### Recorded information:

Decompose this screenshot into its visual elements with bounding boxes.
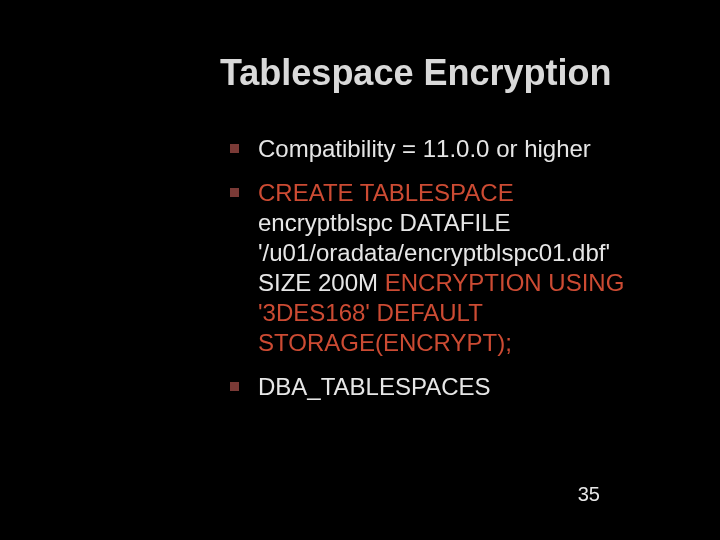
bullet-item: Compatibility = 11.0.0 or higher: [230, 134, 650, 164]
slide-title: Tablespace Encryption: [220, 52, 611, 94]
bullet-item: DBA_TABLESPACES: [230, 372, 650, 402]
square-bullet-icon: [230, 188, 239, 197]
bullet-item: CREATE TABLESPACE encryptblspc DATAFILE …: [230, 178, 650, 358]
square-bullet-icon: [230, 382, 239, 391]
square-bullet-icon: [230, 144, 239, 153]
bullet-text: DBA_TABLESPACES: [258, 373, 491, 400]
bullet-text: Compatibility = 11.0.0 or higher: [258, 135, 591, 162]
page-number: 35: [578, 483, 600, 506]
slide-body: Compatibility = 11.0.0 or higher CREATE …: [230, 134, 650, 416]
slide: Tablespace Encryption Compatibility = 11…: [0, 0, 720, 540]
code-keyword: CREATE TABLESPACE: [258, 179, 514, 206]
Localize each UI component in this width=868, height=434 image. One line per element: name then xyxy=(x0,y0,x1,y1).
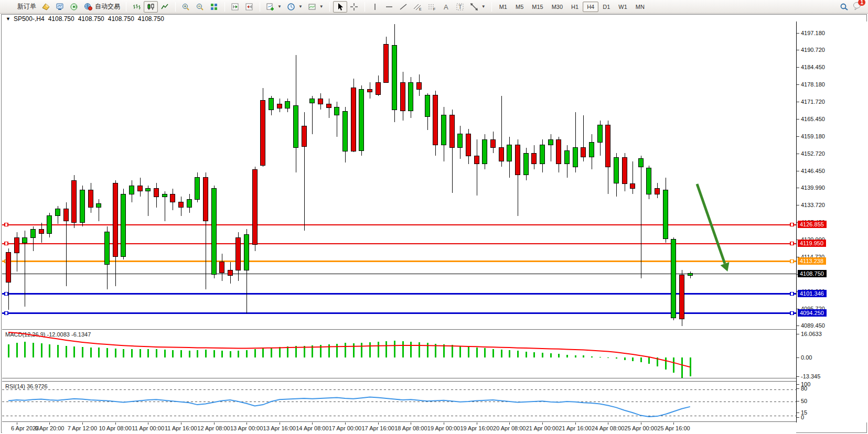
date-tick-mark xyxy=(49,422,50,425)
channel-button[interactable]: E xyxy=(411,1,425,13)
price-tick: 4190.720 xyxy=(801,47,825,53)
candle xyxy=(490,139,495,148)
zoom-in-button[interactable] xyxy=(179,1,193,13)
indicators-icon xyxy=(308,3,317,11)
zoom-out-button[interactable] xyxy=(193,1,207,13)
line-price-badge: 4113.238 xyxy=(798,257,826,265)
current-price-badge: 4108.750 xyxy=(798,270,827,277)
candle xyxy=(228,270,232,275)
candle xyxy=(441,115,446,145)
date-tick-mark xyxy=(542,422,543,425)
line-handle xyxy=(5,292,8,296)
price-tick: 4165.450 xyxy=(801,116,825,122)
timeframe-h1[interactable]: H1 xyxy=(567,2,583,12)
date-tick-mark xyxy=(673,422,674,425)
timeframe-w1[interactable]: W1 xyxy=(614,2,631,12)
vertical-line-icon xyxy=(371,3,380,11)
text-button[interactable]: A xyxy=(439,1,453,13)
candle xyxy=(113,183,117,256)
auto-trading-button[interactable]: 自动交易 xyxy=(81,1,123,13)
search-icon[interactable] xyxy=(840,3,849,11)
date-tick-mark xyxy=(181,422,181,425)
timeframe-h4[interactable]: H4 xyxy=(583,2,598,12)
candle xyxy=(671,239,676,318)
candle xyxy=(474,156,479,164)
terminal-button[interactable] xyxy=(53,1,67,13)
svg-text:A: A xyxy=(444,3,448,11)
tile-windows-button[interactable] xyxy=(207,1,221,13)
hline-button[interactable] xyxy=(382,1,397,13)
date-tick-label: 17 Apr 16:00 xyxy=(361,425,394,431)
period-button[interactable]: ▼ xyxy=(284,1,305,13)
timeframe-m15[interactable]: M15 xyxy=(528,2,547,12)
trend-arrow xyxy=(697,184,729,272)
svg-text:E: E xyxy=(419,7,422,11)
candle xyxy=(326,104,331,107)
line-price-badge: 4094.250 xyxy=(798,309,827,317)
arrows-icon xyxy=(470,3,479,11)
main-chart-pane[interactable] xyxy=(2,21,796,328)
monitor-icon xyxy=(56,3,65,11)
candle xyxy=(72,180,77,222)
line-handle xyxy=(790,260,794,263)
chart-line-button[interactable] xyxy=(158,1,172,13)
candle xyxy=(252,169,257,244)
macd-pane[interactable]: MACD(12,26,9) -12.0083 -6.1347 xyxy=(2,329,796,378)
price-tick: 4089.450 xyxy=(801,322,825,329)
arrows-button[interactable]: ▼ xyxy=(467,1,488,13)
date-tick-label: 24 Apr 08:00 xyxy=(592,425,624,431)
date-axis[interactable]: 6 Apr 20236 Apr 20:007 Apr 12:0010 Apr 0… xyxy=(2,422,796,433)
price-axis[interactable]: 4197.1804190.7204184.4504178.1804171.720… xyxy=(796,21,868,422)
signal-button[interactable] xyxy=(67,1,81,13)
candle xyxy=(30,229,35,237)
candle xyxy=(277,104,282,108)
chart-menu-icon[interactable]: ▼ xyxy=(6,16,10,21)
crosshair-button[interactable] xyxy=(347,1,361,13)
macd-axis-tick: 0.00 xyxy=(801,354,812,361)
chart-shift-button[interactable] xyxy=(228,1,242,13)
vline-button[interactable] xyxy=(368,1,382,13)
chat-button[interactable]: 1 xyxy=(853,2,862,12)
chart-bars-button[interactable] xyxy=(130,1,144,13)
candle xyxy=(556,139,561,164)
date-tick-label: 25 Apr 16:00 xyxy=(657,425,690,431)
date-tick-label: 18 Apr 08:00 xyxy=(394,425,427,431)
candle xyxy=(647,168,651,194)
candle xyxy=(195,178,200,200)
candle xyxy=(688,274,692,276)
indicators-button[interactable]: ▼ xyxy=(305,1,326,13)
date-tick-mark xyxy=(641,422,641,425)
cursor-button[interactable] xyxy=(333,1,347,13)
fibonacci-button[interactable]: F xyxy=(425,1,439,13)
chart-candles-button[interactable] xyxy=(144,1,158,13)
new-chart-icon xyxy=(266,3,275,11)
candle xyxy=(614,158,618,183)
timeframe-m30[interactable]: M30 xyxy=(548,2,567,12)
candle xyxy=(597,125,602,142)
candle xyxy=(178,202,183,208)
rsi-axis-tick: 0 xyxy=(801,414,804,420)
gold-button[interactable] xyxy=(39,1,53,13)
trendline-button[interactable] xyxy=(397,1,411,13)
rsi-pane[interactable]: RSI(14) 36.9726 xyxy=(2,381,796,422)
horizontal-line-icon xyxy=(385,3,394,11)
timeframe-m5[interactable]: M5 xyxy=(511,2,528,12)
line-price-badge: 4101.346 xyxy=(798,290,827,297)
candle xyxy=(573,148,577,167)
candle xyxy=(499,148,503,161)
timeframe-mn[interactable]: MN xyxy=(631,2,649,12)
timeframe-m1[interactable]: M1 xyxy=(495,2,511,12)
text-label-button[interactable]: T xyxy=(453,1,467,13)
candle xyxy=(606,125,610,167)
candle xyxy=(97,203,101,208)
timeframe-d1[interactable]: D1 xyxy=(598,2,614,12)
line-handle xyxy=(5,223,8,226)
date-tick-mark xyxy=(345,422,346,425)
fibonacci-icon: F xyxy=(427,3,436,11)
new-order-button[interactable]: 新订单 xyxy=(4,1,39,13)
macd-signal-line xyxy=(8,332,690,367)
new-chart-button[interactable]: ▼ xyxy=(263,1,284,13)
price-tick: 4146.450 xyxy=(801,168,825,174)
auto-scroll-button[interactable] xyxy=(242,1,256,13)
price-tick: 4139.990 xyxy=(801,185,825,191)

### Exercise objective:
Which lines in the records contain the word "timeframe"? Copy each one.

### Output of the task:
timeframe-h1[interactable]: H1 xyxy=(567,2,583,12)
timeframe-w1[interactable]: W1 xyxy=(614,2,631,12)
timeframe-h4[interactable]: H4 xyxy=(583,2,598,12)
timeframe-m15[interactable]: M15 xyxy=(528,2,547,12)
timeframe-m30[interactable]: M30 xyxy=(548,2,567,12)
timeframe-m5[interactable]: M5 xyxy=(511,2,528,12)
timeframe-mn[interactable]: MN xyxy=(631,2,649,12)
timeframe-m1[interactable]: M1 xyxy=(495,2,511,12)
timeframe-d1[interactable]: D1 xyxy=(598,2,614,12)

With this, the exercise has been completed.